Creative use of Pumpkin: Be careful ‘round your grandma, but there are some amazing things your can do with pumpkin. Dealing with pumpkin can be a pain in the ass, so get yourself a sharp knife and do all of the prep before you start drinking.
Try sautéing large filet-style chunks of pumpkin in oil of your choice. Add sugar towards the end and dress with mint for a Sicilian touch, or any other combination under the sun. rosemary and garlic would be fantastic. Use high heat oil, so no olive oil.

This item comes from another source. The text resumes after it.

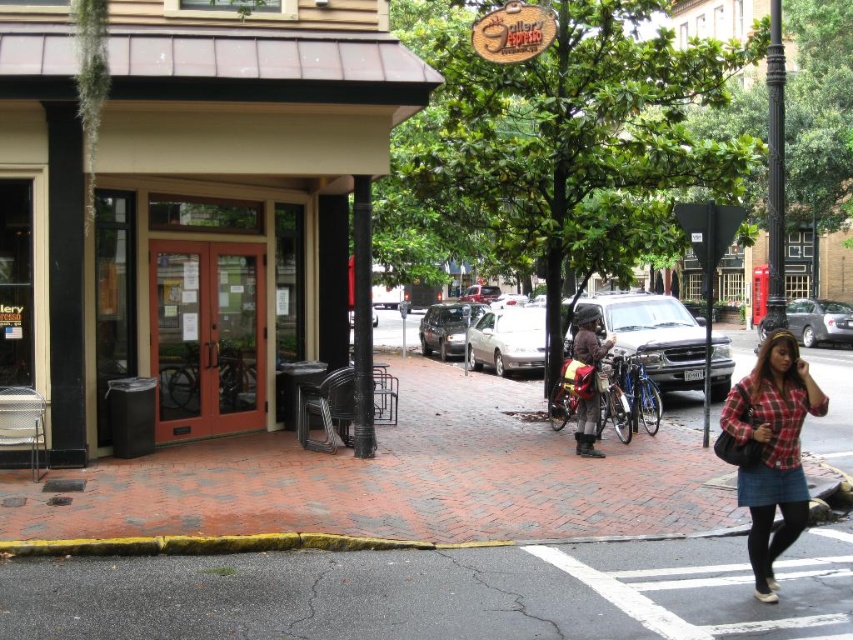 Which of these two, plaid shirt at center or metallic silver sedan at center, stands shorter?

metallic silver sedan at center is shorter.

This screenshot has width=853, height=640. I want to click on plaid shirt at center, so click(x=772, y=449).

Locate an element on the screen. The width and height of the screenshot is (853, 640). plaid shirt at center is located at coordinates (772, 449).

Is brown wood door at center to the right of satin black sedan at center from the viewer's perspective?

Or you could make pumpkin risotto: abrorio rice, light colored stock of your choice (you always need more than you think, use any extra as braising/basting liquid or in your mashers), 1 inch dice of pumpkin, assorted other fun things. Risotto is easier than you think. Abrorio rice carries a majority of its complex starch on the outside of the grain, so the essential technique for risotto is ‘bleeding the grain.’ Constant agitation dissolves these starch molecules into the stock as the stock absorbs into the rice, leaving you with a gluey substance that can coat the back of your spoon. A common misconception is that risotto actually requires constant agitation. Untrue, constant agitation will over develop the starch, which can be catastrophic. My method is to stir the risotto vigorously every third time I add more stock. This seems to work for me. To make it a true thanksgiving risotto, one could poach some fresh cranberries in wine and add them right at the end.
Crimes against Pie: if you cannot make a pie crust, Thanksgiving is not the time to learn. Pie crusts, and baking in general, will suffer in wet conditions, which, sadly, is the state of affairs around here. If you want to try, be my guest, but don’t come cryin’ to me. Personally, I don’t fuck with pastry. Not my expertise.
Innovative Stuffing: Depending on your audience, chipotle/hominy stuffing could be a thanksgiving revelation to be remembered for decades, or an excommunicable offense. Think twice before straying from standard recipes, but if you’re friends are game, try something new and different. I’d like to hear any stories of spectacular successes or epic failures. Blitz Gastronaut.